**Materials provided:**
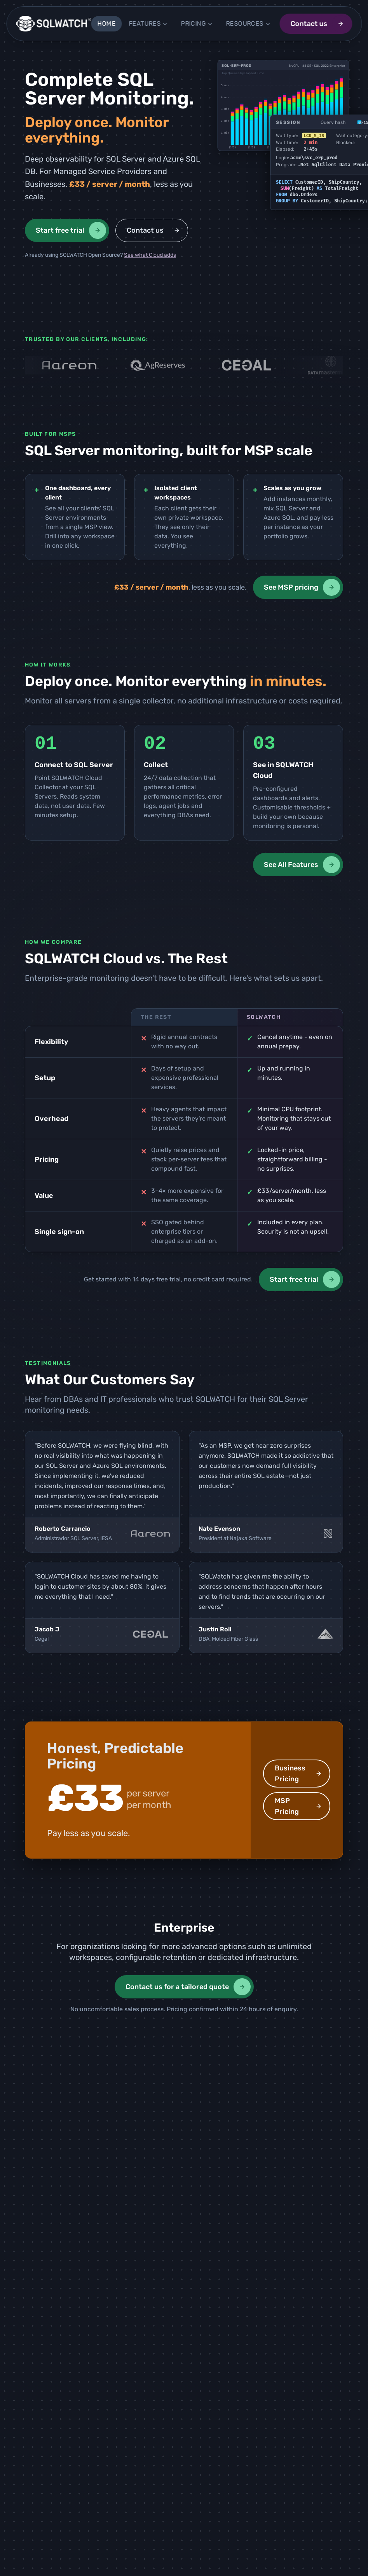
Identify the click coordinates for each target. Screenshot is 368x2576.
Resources (248, 23)
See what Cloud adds (150, 255)
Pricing (197, 23)
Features (148, 23)
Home (107, 23)
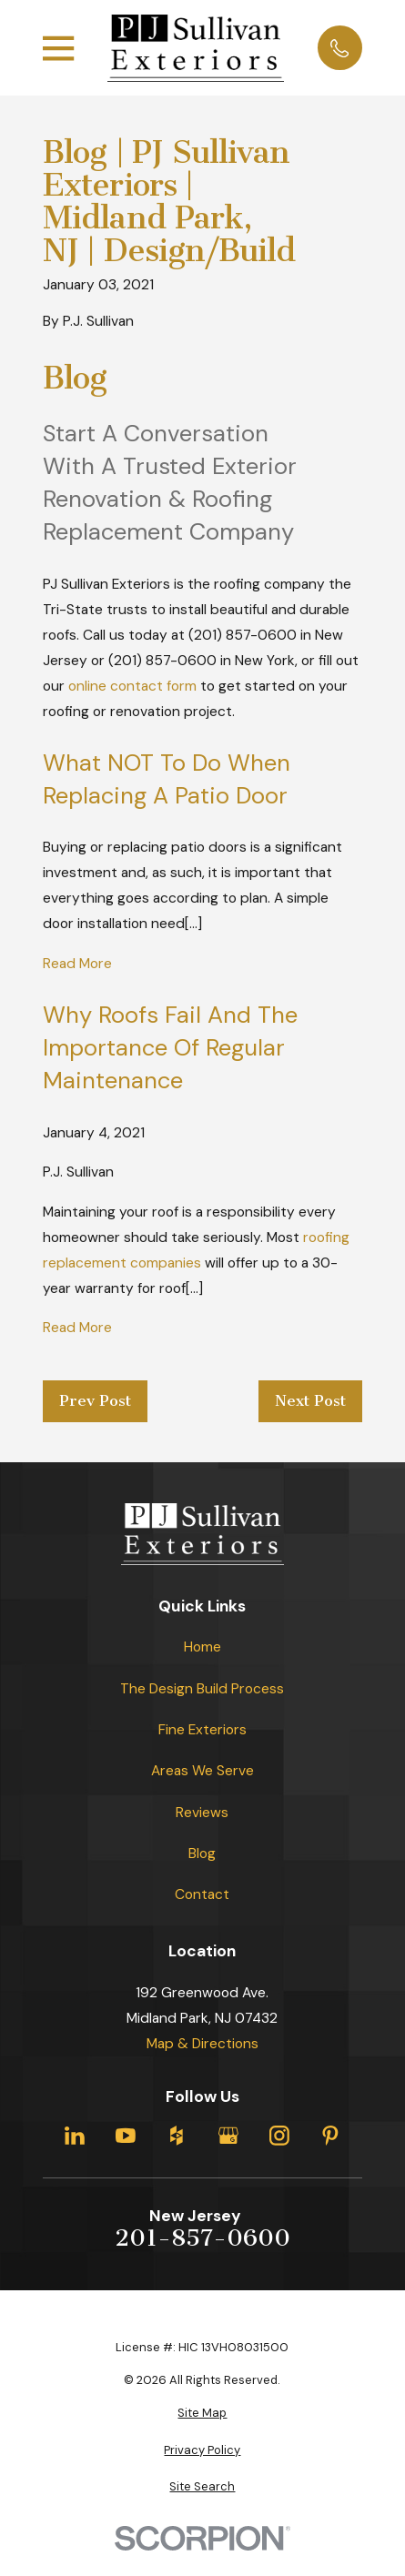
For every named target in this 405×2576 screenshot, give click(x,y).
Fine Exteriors (202, 1730)
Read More (77, 964)
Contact (202, 1894)
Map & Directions (202, 2044)
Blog (202, 1853)
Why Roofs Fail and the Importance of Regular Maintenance (170, 1048)
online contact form (132, 686)
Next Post (310, 1400)
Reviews (202, 1812)
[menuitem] (202, 2412)
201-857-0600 (202, 2238)
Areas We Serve (202, 1771)
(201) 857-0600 (242, 635)
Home (202, 1647)
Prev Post (95, 1400)
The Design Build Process (202, 1689)
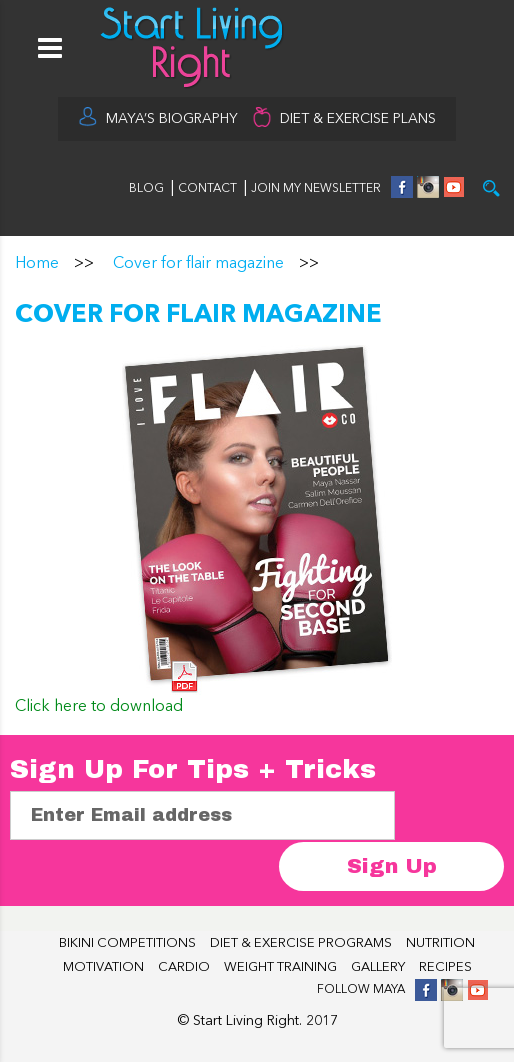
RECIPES (445, 967)
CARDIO (184, 967)
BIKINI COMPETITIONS (127, 943)
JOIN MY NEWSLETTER (316, 189)
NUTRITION (440, 943)
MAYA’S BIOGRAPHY (172, 119)
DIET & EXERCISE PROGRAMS (301, 943)
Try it (491, 188)
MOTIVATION (103, 967)
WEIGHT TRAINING (280, 967)
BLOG (146, 189)
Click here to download (99, 707)
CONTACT (209, 189)
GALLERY (378, 967)
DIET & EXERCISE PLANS (358, 119)
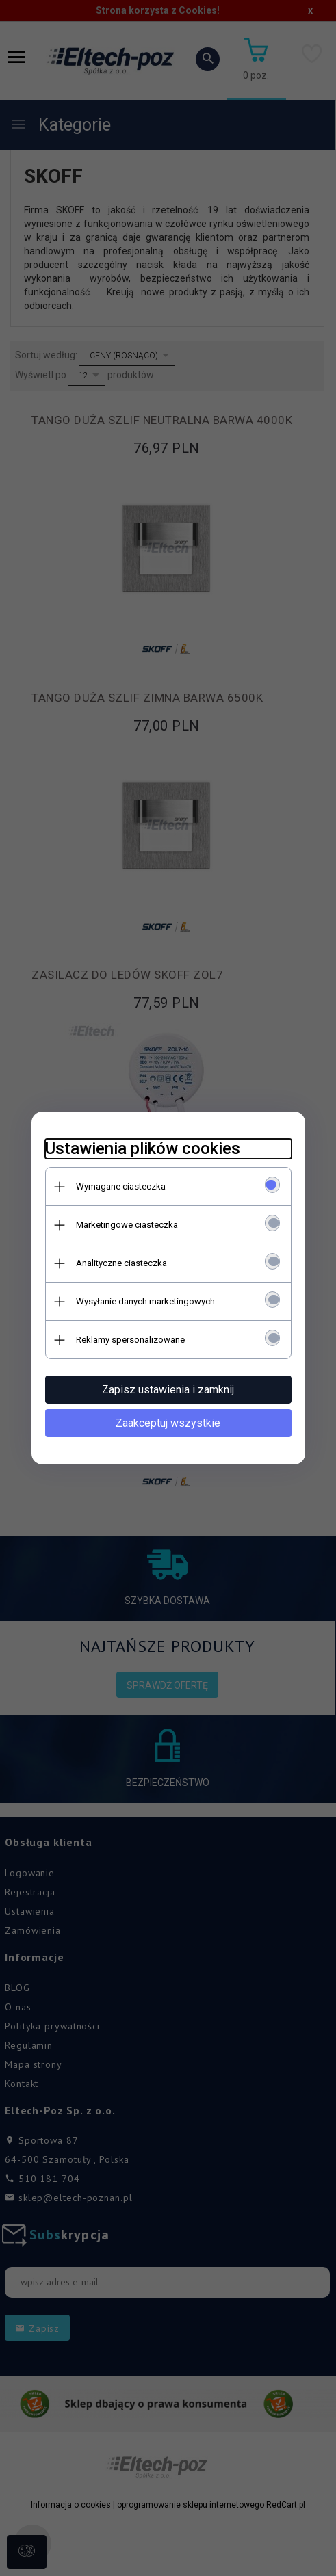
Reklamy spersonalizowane (130, 1340)
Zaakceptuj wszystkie (168, 1423)
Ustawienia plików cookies (142, 1148)
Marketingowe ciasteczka (127, 1225)
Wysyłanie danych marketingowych (145, 1301)
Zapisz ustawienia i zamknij (168, 1389)
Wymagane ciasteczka (121, 1186)
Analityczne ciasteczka (121, 1263)
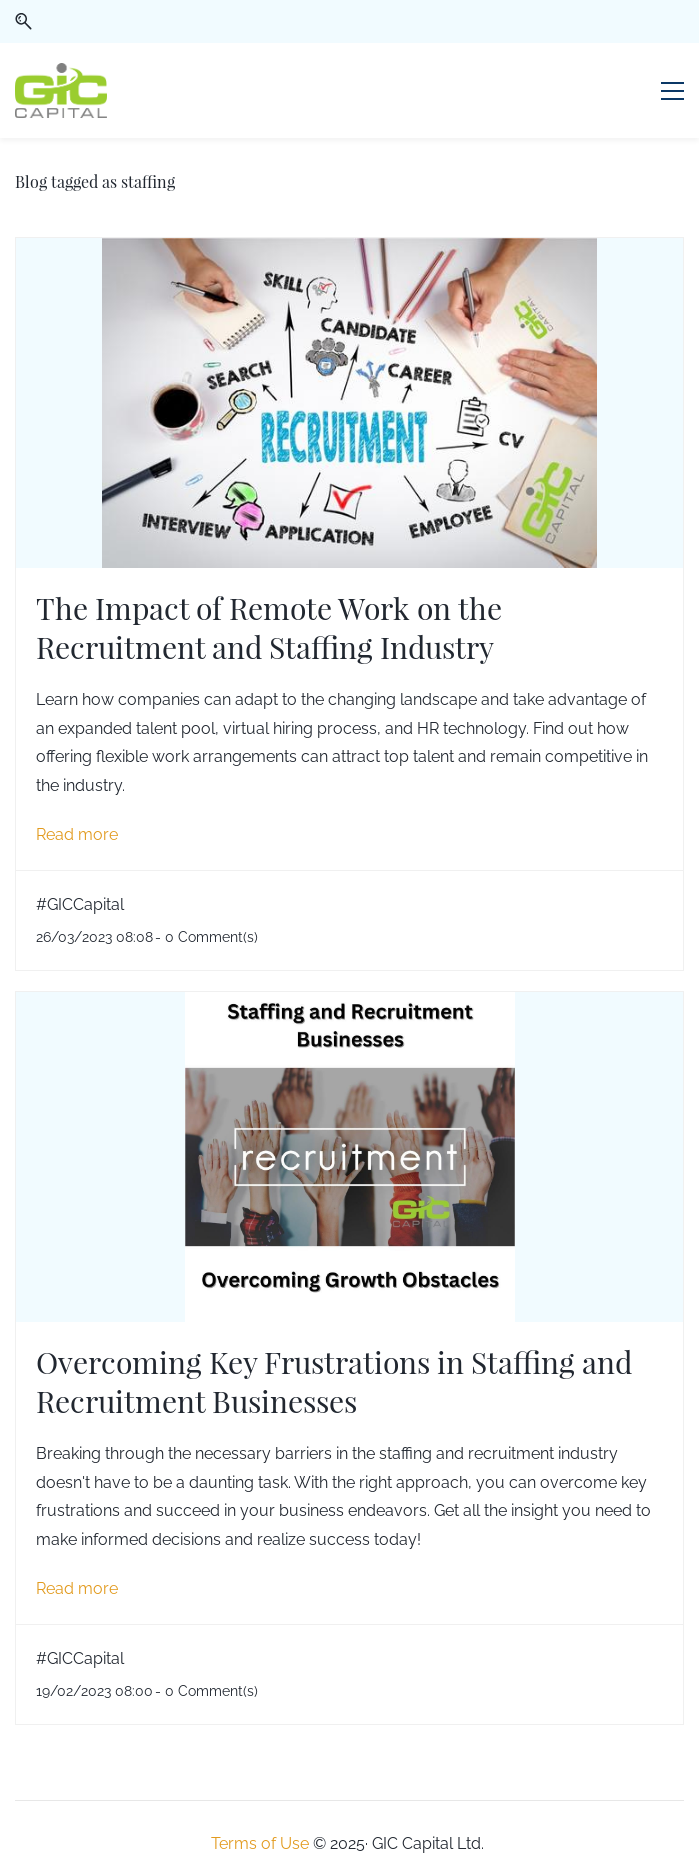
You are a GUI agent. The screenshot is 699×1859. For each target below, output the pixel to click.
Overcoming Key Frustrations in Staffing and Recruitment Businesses (334, 1381)
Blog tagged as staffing (95, 181)
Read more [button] (77, 834)
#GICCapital (80, 904)
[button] (23, 21)
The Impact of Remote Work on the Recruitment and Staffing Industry (269, 627)
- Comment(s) (206, 937)
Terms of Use (260, 1843)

**Problem:** Using the entries above, transcribe exactly from the line that has "[menuitem] (202, 2412)" through the line that has "Reklamy spersonalizowane (130, 1340)". Pictures are dropped.

**Answer area:**
[menuitem] (202, 2412)
201-857-0600 (202, 2238)
Areas We Serve (202, 1771)
(201) 857-0600 (242, 635)
Home (202, 1647)
Prev Post (95, 1400)
The Design Build Process (202, 1689)
RECIPES (445, 967)
CARDIO (184, 967)
BIKINI COMPETITIONS (127, 943)
JOIN MY NEWSLETTER (316, 189)
NUTRITION (440, 943)
MAYA’S BIOGRAPHY (172, 119)
DIET & EXERCISE PROGRAMS (301, 943)
Try it (491, 188)
MOTIVATION (103, 967)
WEIGHT TRAINING (280, 967)
BLOG (146, 189)
Click here to download (99, 707)
CONTACT (209, 189)
GALLERY (378, 967)
DIET & EXERCISE PLANS (358, 119)
Reklamy spersonalizowane (130, 1340)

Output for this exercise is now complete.